South Africa had a ban from FIFA during those years and was not allowed to participate in international football at any level, getting their sanctions lifted as late as in 1992, when the Apartheid regime was history.
No players and teams talked about the money involved, and not much were said or talked about when travels to South Africa were made. Leicester City, became historical, as the first foreign professional team to play a team in the Apartheid NFL. In 1961, just 11 days after the FA Cup final v. Spurs, Leicester City travelled Rhodesia and South Africa. They played “all whites” Durban City.
The NFL was heavy influenced by foreign import and to get players from other nations made it possible to attract crowds to the games. A special “guest star” system made it possible for a number of star players to make the trip and play a few games, then return and go home again, of course these were lucrative trips as former Liverpool forward Ian St. John revealed in his biography. He got an offer from Hellenic FC, a Cape Town based club, and Shankly told him he would be earning the same as he did at Anfield, and coming to a certain age St John left and joined the Apartheid NFL in 1971.
Going down the archives you will also find a number of former foxes on the list of players appearing in the Apartheid NFL. Sadly found are Gordon Banks, Frank McLintock and Derek Dougan.
All three made the trip down to South Africa. Gordon Banks turned out for Hellenic FC, Frank McLintock played for Cape Town City and Derek Dougan played for Arcadia Shepherds. They all appeared as “guest stars” playing just a few games, while other players such as Ian St. John, Alan Ball, Geoff Hurst and George Eastham stayed for longer periods of time. Bobby Moore the England World Cup captain also had a period in the NFL, so had former greats, Johnny Haynes and George Best.
More than 250 English and Scottish players attended the NFL during the time this league existed, starting in 1959 and ending in 1977. A game in 1976, when one club fielded a black player, was the start of the end of this Apartheid league system, and football founded a new league later that had no such rules, which many says could have affected the move in the right direction.
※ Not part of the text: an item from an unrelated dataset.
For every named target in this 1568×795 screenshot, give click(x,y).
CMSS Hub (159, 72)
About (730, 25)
Foreign players were not sanctioned to play, so they did it legally, and foreign teams could travel and play friendlies in South Africa. But still visiting a country banned by FIFA to participate in international football makes this a bit of a strange place to travel when doing your trips abroad.
The players who made the move to the NFL knew that it would be a chance to lengthen their professional career, or get a start to one, when you were not given the chance in England or had to go down the league ladder and sign for less money and less interesting teams and play in front of lower crowds. Former England boss and now Crystal Palace manager Roy Hodgson is one who also had a spell in the NFL, so had Aston Villa and England forward Peter Withe.
Hodgson and Withe were both, in this stage of their career, not able to get the same deals at home as they could get in South Africa and they travelled out and played in the NFL, Hodgson for Berea Park and Withe for Arcadia Shepherds and Port Elizabeth City.
The stories are many and when South Africa arranged the 2010 World Cup, a number of British players were interviewed and their stories became public. Joe Frickleton, was probably good enough to play for Scotland, but he never did. He left a life in Scottish 2nd tier football with East Stirlingshire, to become a star at the best club in the NFL, Highlands Park.
Highlands Park won the NFL eight times and ended runners-up in five seasons. The NFL Cup competition saw Highlands as winners six times reaching the final in nine. Joe Frickleton later went into coaching and management and today one of the most known football personalities in South Africa.
Of the group of British players who joined NFL, most of them travelled back either to Britain or got a chance to play on in the NASL or in Hong Kong, who had established leagues based on British influence, since most of the management at those clubs were British and they tend to “go back” to their “roots” to find their “best players”.
NFL was a very popular league domestically and most of the stadiums used in the 2010 World Cup had their roots and first builds from this period in time. Long before England had sponsors for their cups and league competitions, it was commen in NFL, who had big major World brands sponsoring their Cups and Leagues.
This was a massive industry in South Africa, but few or no one talked about this Apartheid NFL in any foreign countries, despite having former internationals from Britain, Brazil, West Germany, Scandinavia and several other countries with “white skin” people, who were the only allowed to play.